Tesoro Corp. (NYSE: TSO) is another one of the Cowen top picks for this year in refining. Many Wall Street analysts cite the possibility for meaningful EBITDA growth, driven by its newly acquired Carson refinery and eventually through its Port of Vancouver crude logistics project. Investors are paid a 1.7% dividend. The Cowen price objective is $65, while the consensus target is $66.65. Tesoro closed Wednesday at $56.92.
Valero Energy Corp. (NYSE: VLO) has 56% of companywide refining capacity located in the U.S. Gulf Coast, which makes Valero well positioned to benefit from the ongoing infrastructure debottlenecking of inland crude oil supply in 2014 and beyond.
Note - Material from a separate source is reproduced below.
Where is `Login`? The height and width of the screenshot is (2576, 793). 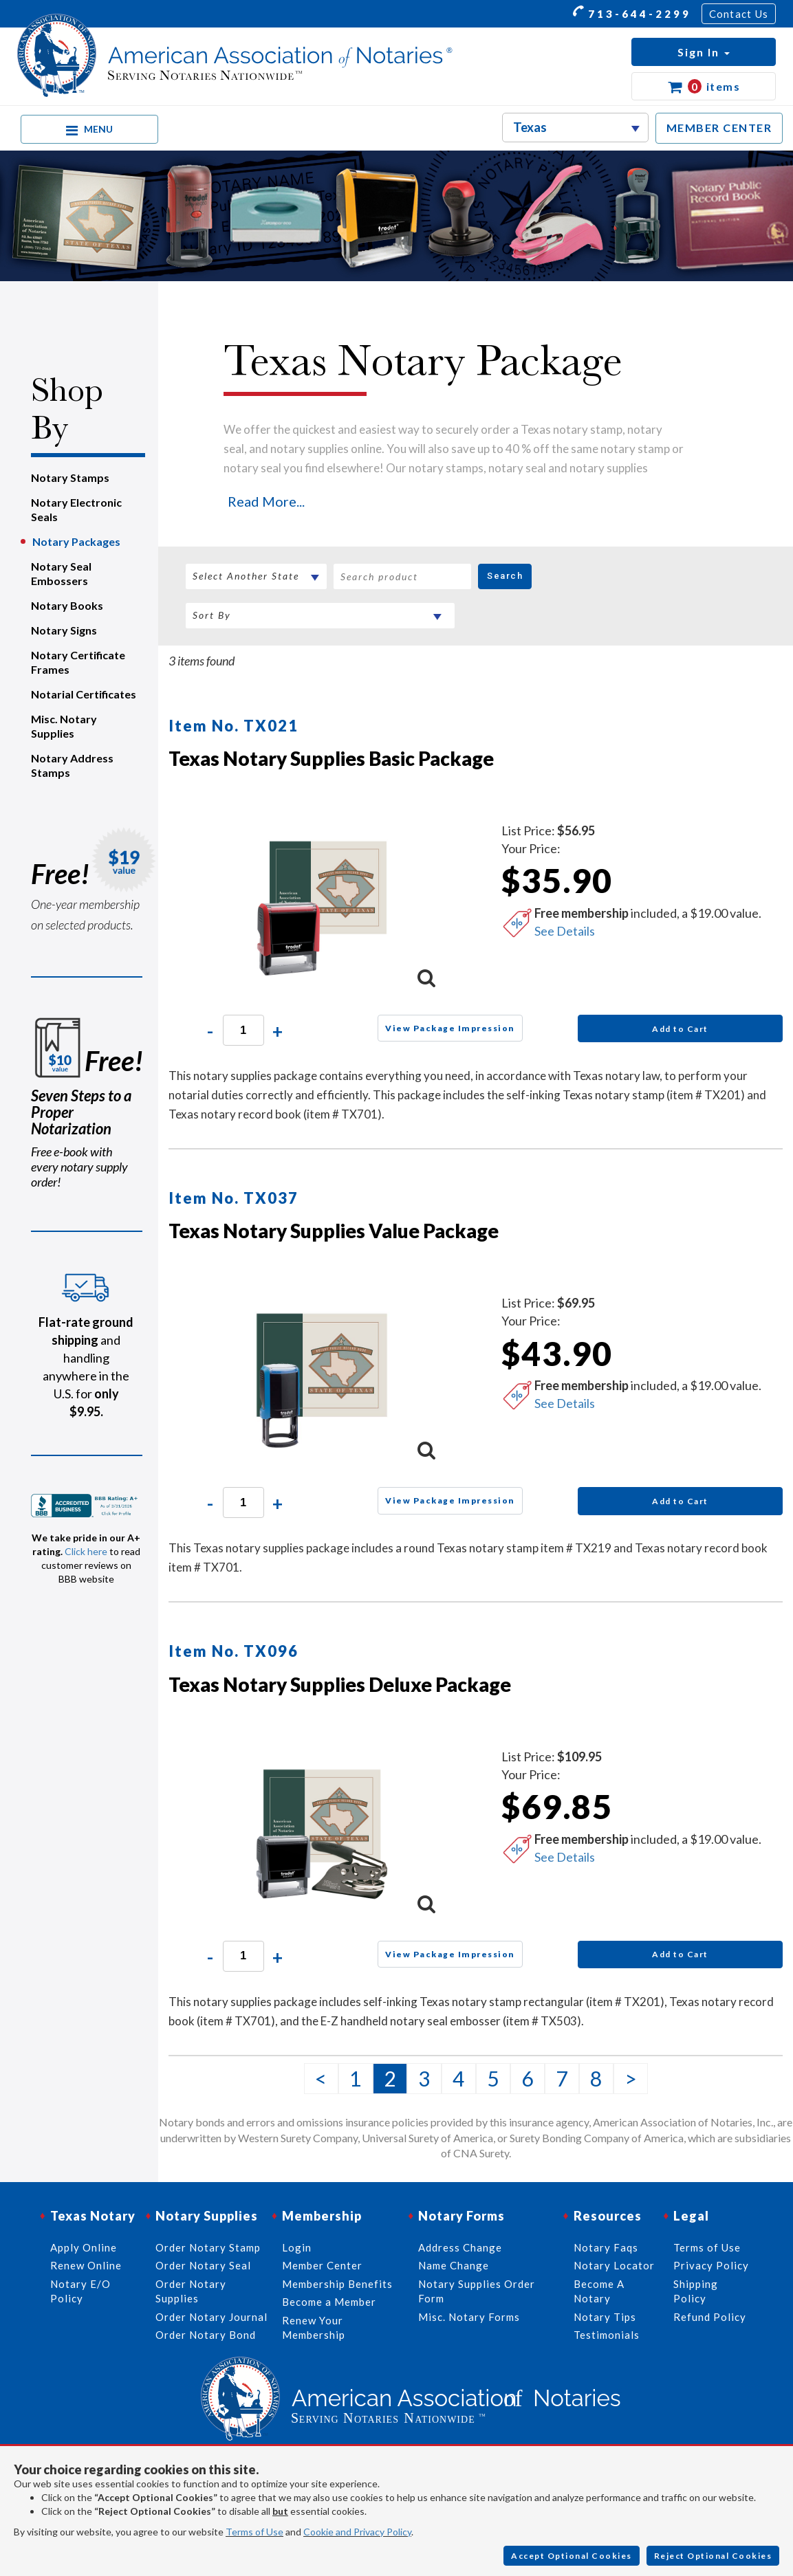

Some Wall Street estimates have the company generating an astounding free cash flow compounded annual growth rate of 24% from now to 2016. Investors are paid a 1.8% dividend. The Cowen price target is $61 and the consensus is at $62.48. Valero closed Wednesday at $53.19.
Western Refining Inc. (NYSE: WNR) has received big earnings revision boosts from Wall Street over the past few months with estimates for 2014 and 2015 increased by 8%. The refining segment operates refineries in El Paso and Gallup, N.M. The Wholesale segment includes a fleet of crude oil and finished product truck transports, and wholesale petroleum products operations in nine U.S. states. Investors are paid a respectable 2.6% dividend. The Cowen price target is $46 and the consensus is at $50. The stock closed Thursday at $39.26.
Despite a ton of negative sentiment, the refiners and the sector as a whole look poised to do well the rest of the year. With oil prices over the $100 mark and the busy summer travel season already started, demand should only begin to increase from here. If the refinery investors get the spread blow-out many are looking for in the fourth quarter, things could really get exciting for these top names to buy.